Foam, foam on the range: Denver's long and liquid history.
By Patricia Calhoun
Before it toasted Denver as the "Drunkest Big City in America," Men's Health studied the number of drunk-driving arrests in the country's 101 largest metro areas, as well as the number of alcohol-related deaths (not including those in frat houses) and the number of alcohol-related liver diseases. To determine the winner of September's "Is Your City Sloshed?" survey, the magazine didn't even need to factor in Denver's low bar-to-resident ratio; or the fact that its mayor co-founded what has become the biggest brewpub in America; or that metro Denver's liquid assets -- alcoholic or no -- are such a big business that this area rated number one in the nation "for beverage production industry cluster employment concentration," according to a study funded by the Metro Denver Economic Development Corp.; or even that a certain Senate candidate carried the name of Coors. Most important, it ignored this piece of irrefutable evidence: Denver is the home of Modern Drunkard.
Since Drunkard was founded in 1996 by Frank Kelly Rich -- former Army Ranger, bartender and, perhaps most important, author of the early Shagman commercials for Rocky's Autos -- it's grown from a humble zine to a business that's now going global. "I didn't have ideas of it going out of Denver," Rich admits, but this weekend, his brainchild rated a major piece in the sober-sided New York Times, headlined "A Serious Business for a Humorous Drunkard."

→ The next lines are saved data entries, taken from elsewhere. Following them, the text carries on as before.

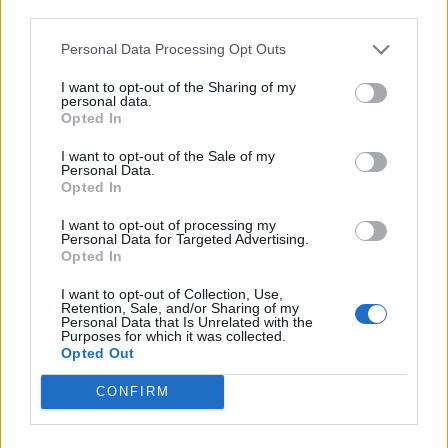
third parties.
Infantino set for humiliating defeat in plan to sell off
World Cup
Personal Data Processing Opt Outs
Commentator tears into World Cup, FIFA and Trump
I want to opt-out of the Sharing of my
in scathing monologue as Spain lift trophy
personal data.
Opted In
Ed Davey tells FA, UEFA to leave FIFA – saying Infantino
I want to opt-out of the Sale of my
has ‘destroyed football’s integrity’
Personal Data.
Opted In
‘Maybe Harry Kane calls Trump!’ – Thomas Tuchel
reacts to FIFA’s red card ban U-turn
I want to opt-out of processing my
Personal Data for Targeted Advertising.
Opted In
I want to opt-out of Collection, Use,
Retention, Sale, and/or Sharing of my
Personal Data that Is Unrelated with the
Purposes for which it was collected.
Opted Out
CONFIRM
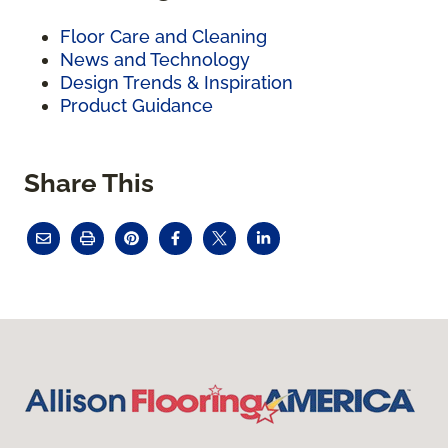
Floor Care and Cleaning
News and Technology
Design Trends & Inspiration
Product Guidance
Share This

Sitting at the Carioca Cafe on Sunday, Rich didn't have much time to contemplate his sudden rise to respectability. He was just days -- and many drinks -- away from the deadline for delivering the Modern Drunkard Manifesto to Penguin, the winner of a major bidding war six months ago for rights to the book. The Manifesto will consist largely of articles from the magazine, which regularly includes alcohol-consumption advice (Rich believes the drinking age should be lowered to eighteen, because "who's ever heard of someone drinking himself to death in a bar?"), as well as investigative reports on everything from the drinking habits of Mayberry's residents to the activities of MADD to ruminations on "The Zen of Drinking," penned by Rich himself. "I wrote it when I was really drunk," he says. "Because that's when you get to know yourself."
Modern Drunkard, which comes out bimonthly (or close enough for a publication that celebrates alcohol), is distributed free in bars around Denver and select cities, is sold for $4.50 at Borders and other big chains across the country, and is even carried on newsstands in London and Japan. Rich plans to spin off city-specific editions soon, following the model made popular by the Onion, and in the meantime, there's the website and the book and, yes, an annual convention. The first-ever Modern Drunkard convocation this past May attracted 500 drinkers from around the world to Las Vegas, where they drank, listened to lectures, drank, and even got married: Two people who'd chatted on the website headed off to the chapel within fifty minutes of meeting face-to-face.
Rich was born in Las Vegas forty years ago. His father drove a cab there, and he discovered early on the "glamour of drinking." By the time he reached Denver in 1992, he'd been in the Army, bartended in England and written the Jake Strait Bogeyman series, which made him enough money to drive around the country in a Corvair with his laptop. His first stop here: the Lion's Lair.
Denver, Rich fast discovered, "was a great drinking town." And it still is. So four years later, he moved back here, founded Modern Drunkard, put the zine on hold, made a movie, restarted the magazine as a glossy in 2001, got married to a bartender he'd met at the Streets of London pub -- Christa Rich is now Modern Drunkard's marketing director -- and kept the business growing. And all while the alcohol kept flowing.
When faithful Drunkard readers pass through town, they'll call Rich and often challenge him to a drink-off. "It's like every new gunslinger comes to town and says, ŒI've got to out-drink you,'" he says.
The challengers never win.
Denver has a long history of drinking research. For that, you can thank Tom Noel, "Dr. Colorado," who holds forth every week at the "Wasted Friday Afternoon Club" held at the Wazee Supper Club, one of the bars that makes Denver a great drinking town.
Back in 1973, Noel was a graduate student at the University of Colorado at Denver when he and professor Lyle Dorsett retired to Soapy Smith's bar on 14th Street (a building soon to be reincarnated as the Martini Ranch) to talk history -- and historic drinking. One month after Denver's founding, in 1858, Richen "Uncle Dick" Wooton had hosted a very liquid Christmas celebration, serving tin cups filled with a liquor variously described as "tanglefoot, shake me, rot-gut or bust head." Early on, this city had a reputation as such a bar-friendly place that Prohibitionist Carrie Nation campaigned here -- chopping up nude saloon paintings with her hatchet -- and while other municipalities supported her efforts, Denver locked her up.